Author Archives: LBRF

Killam Celebration

Every year Dalhousie celebrates the success of new and continuing Killam Laureates – of which Sarah Kraeutner, a PhD student in the lab, is one. This years celebration was capped by 3 Minute Thesis style presentations. Sarah presented her work on exploring the neural substrates of imagery based learning – all in 3 minutes. A great night was had by all. Congrats to Sarah on the continuation of her Killam Award.

Convocation 2017!

Yes, convocation was several months ago, but its never too late to post great news! Two of our lab members attended convocation – Jack Solomon to receive his MSc (Rehab) and Monica MacDonald, who received BOTH of her degrees – MSc (Rehab) and MSc (Physiotherapy). Congratulations to both Jack and Monica!

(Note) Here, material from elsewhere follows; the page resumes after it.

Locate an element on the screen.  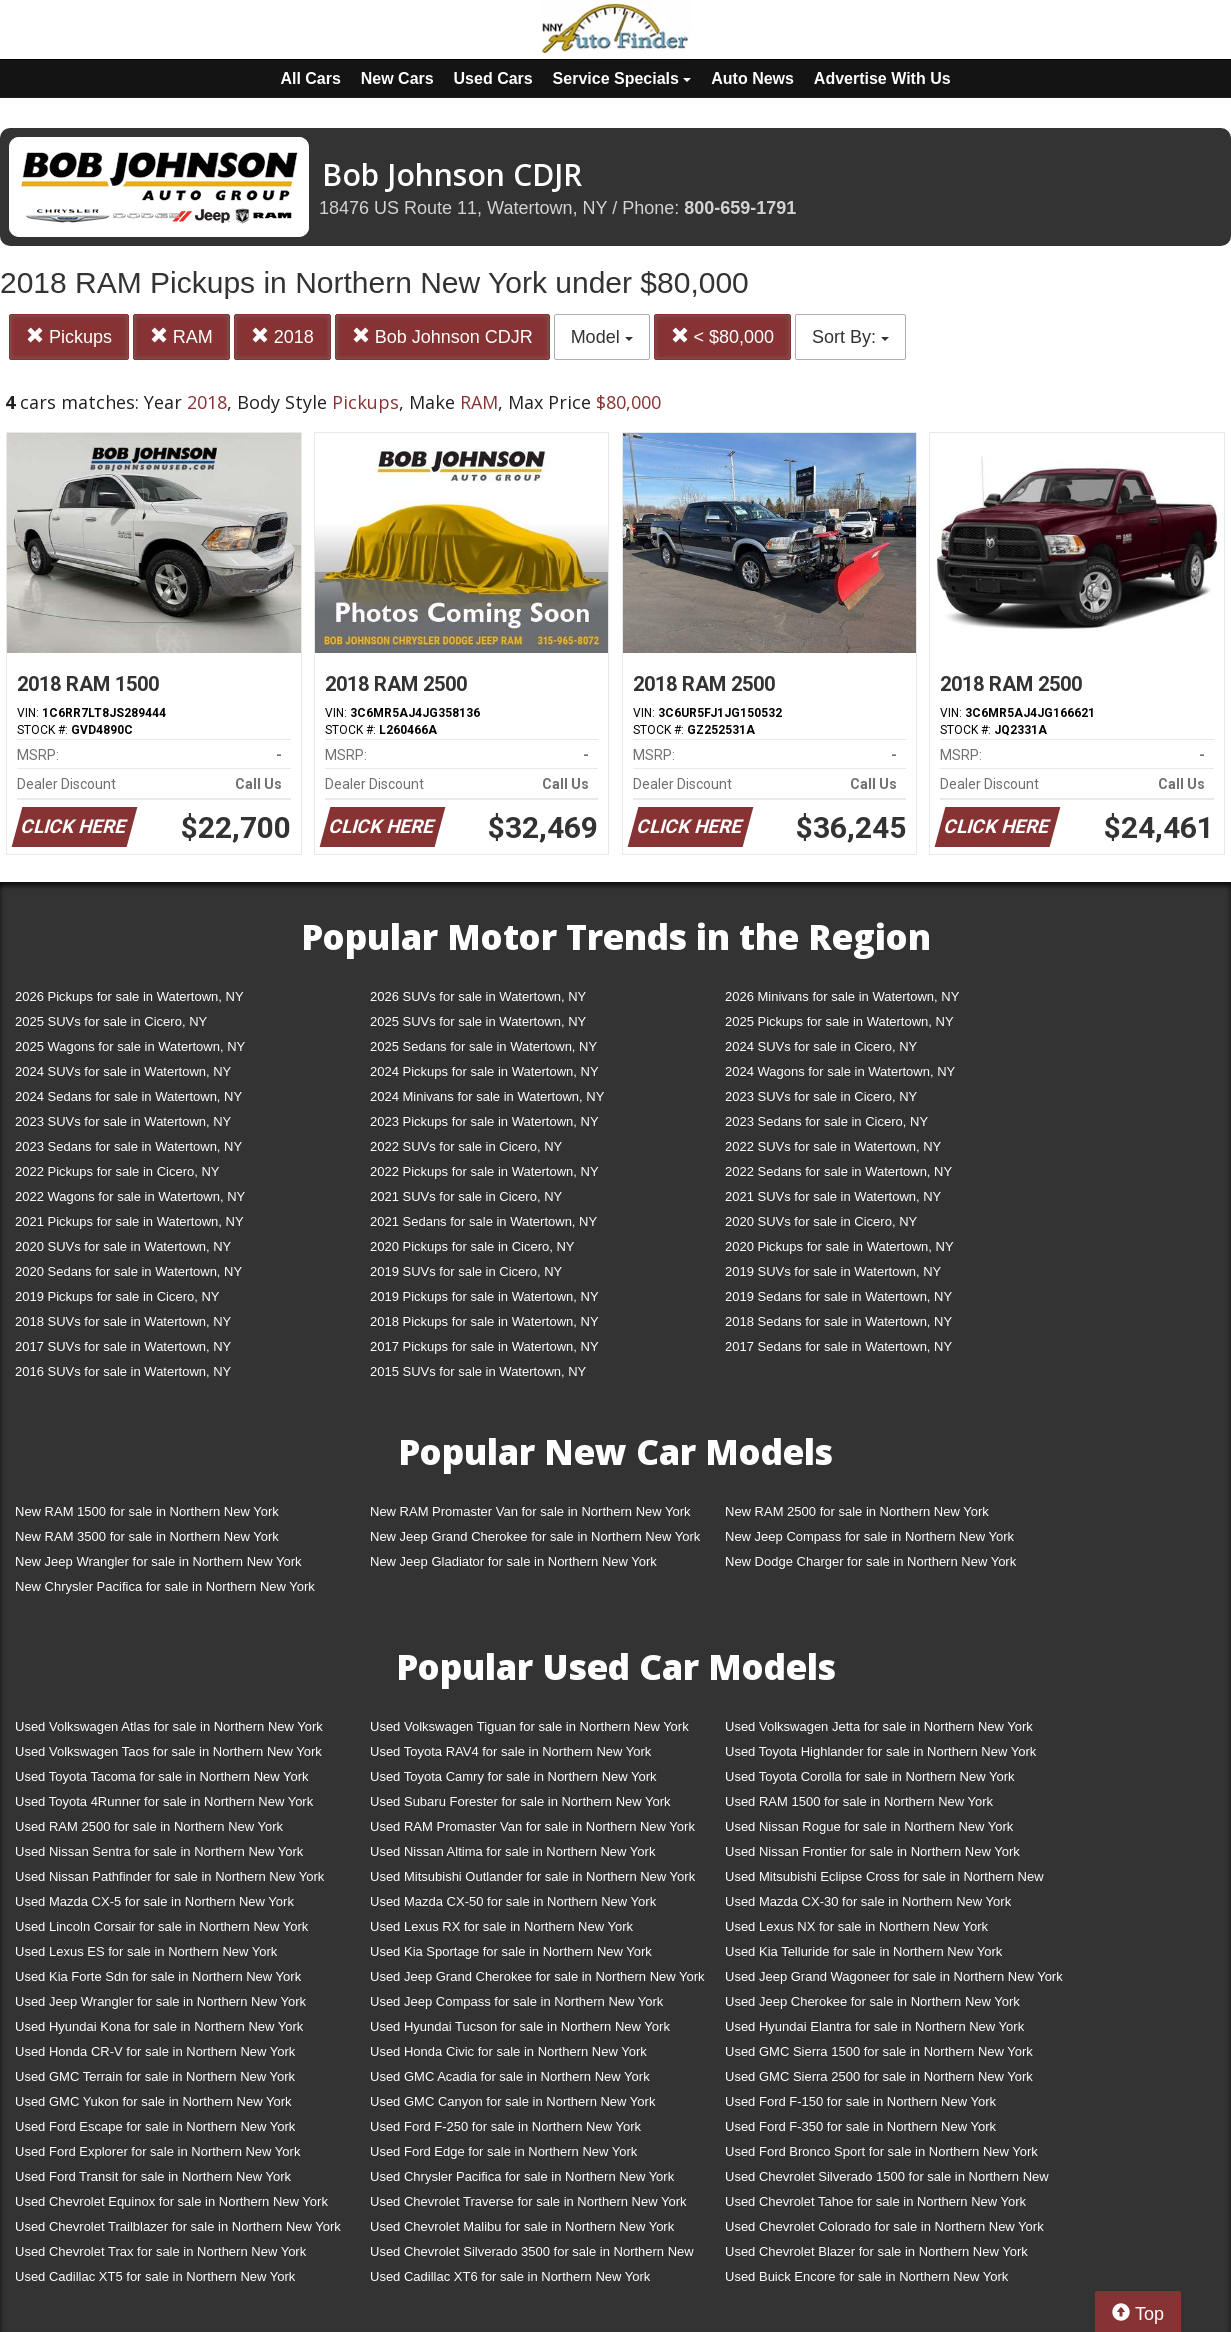
New RAM Promaster Van for sale in Northern New York is located at coordinates (530, 1511).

And another (MSc that is…)!

Lab member Monica MacDonald has followed closely on the heals of Jack’s defense, successfully defending her own thesis this past week. Monica’s thesis explored the effect of aerobic fitness on brain excitability. Her results showed that prior aerobic fitness doesn’t seem to affect brain excitability. Stay tuned for a publication!

Special congratulations are in order for Monica as well – in addition to finishing her MSc thesis, Monica ALSO completed her clinical MSc (Physiotherapy) this past week. In fact, Monica is the first graduate of the School of Physiotherapy’s Joint Program, in which students complete research and clinical MSc degrees concurrently. Thanks for blazing the trail Monica!


A new MSc in the lab!

Congratulations to lab member Jack Solomon on the successful defense of his MSc thesis. Jack’s thesis work examined the mechanisms underlying the inhibition of movement during motor imagery. Great job Jack! Stay tuned for the publication…


Painting the lab red…

Congratulations go out to lab members Jack Solomon and Emily Rogers, who were recently awarded BrightRed scholarships from the Heart and Stroke Foundation of Nova Scotia. The Heart & Stroke’s BrightRed Student Research Awards Program, offered exclusively in Nova Scotia, is a donor-funded investment, which provides scholarship opportunities for student investigators, in collaboration with training institutions, to strengthen the recruitment and retention of researchers in Nova Scotia that align with Heart & Stroke’s strategic mission priorities. Emily’s award will help support her MSc work examining high intensity interval training and brain excitability, while Jack’s award will help support his PhD work examining consolidation of motor skills learned via imagery. Congratulations Emily and Jack!

HSF Logo

Spreading the word…

Part of the lab crew were busy spreading the word about our research at the recent annual meeting of the Organization for Human Brain Mapping in Vancouver. We presented work from a few different areas, including imagery and expertise, complex skill learning and neuroimaging.


Student funding for exercise study

Great news yesterday from the Nova Scotia Health Research Foundation – MSc student Emily Rogers has received funding to support her work examining the effect of exercise on neuroplasticity. Emily’s work will look at how high intensity exercise (interval training) affects the excitability of the brain. The long-term goal is to determine how effective this intervention may be for helping to prime the brain prior to neurorehabilitation. Thanks to the NSHRF for their ongoing support of our work and of health research in the province of Nova Scotia.



NSERC supporting student research

A great week for PhD student Chris Friesen continued! In addition to receiving funding to support his startup efforts (Axem Neurotechnology), Chris was successful in obtaining PhD funding from NSERC in the form of a NSERC PGS-D. The funding will support Chris’s doctoral work that focuses on developing neurofeedback systems to aid learning and rehabilitation. Congratulations Chris!


A boost to commercialization…

PhD students Tony Ingram and Chris Friesen received a big boost to their startup effort Axem Neurotechnology in the form of a $50K grant from Innovacorp. The funding, provided through the Early Stage Commercialization Fund (ESCF), will support Axem’s efforts in developing wearable technology to aid athletes in mental aspects of their training.